** Data for processing follows **

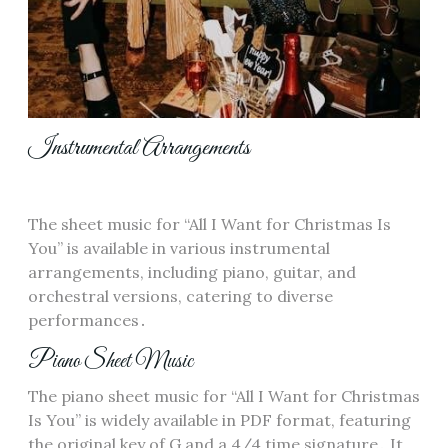
Instrumental Arrangements
The sheet music for “All I Want for Christmas Is
You” is available in various instrumental
arrangements, including piano, guitar, and
orchestral versions, catering to diverse
performances․
Piano Sheet Music
The piano sheet music for “All I Want for Christmas
Is You” is widely available in PDF format, featuring
the original key of G and a 4/4 time signature․ It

** End of Data for processing **

— Required action —
Could you reproduce all of the material exactly? Keep the pictures out of it.

— Written solution —
Instrumental Arrangements
The sheet music for “All I Want for Christmas Is
You” is available in various instrumental
arrangements, including piano, guitar, and
orchestral versions, catering to diverse
performances․
Piano Sheet Music
The piano sheet music for “All I Want for Christmas
Is You” is widely available in PDF format, featuring
the original key of G and a 4/4 time signature․ It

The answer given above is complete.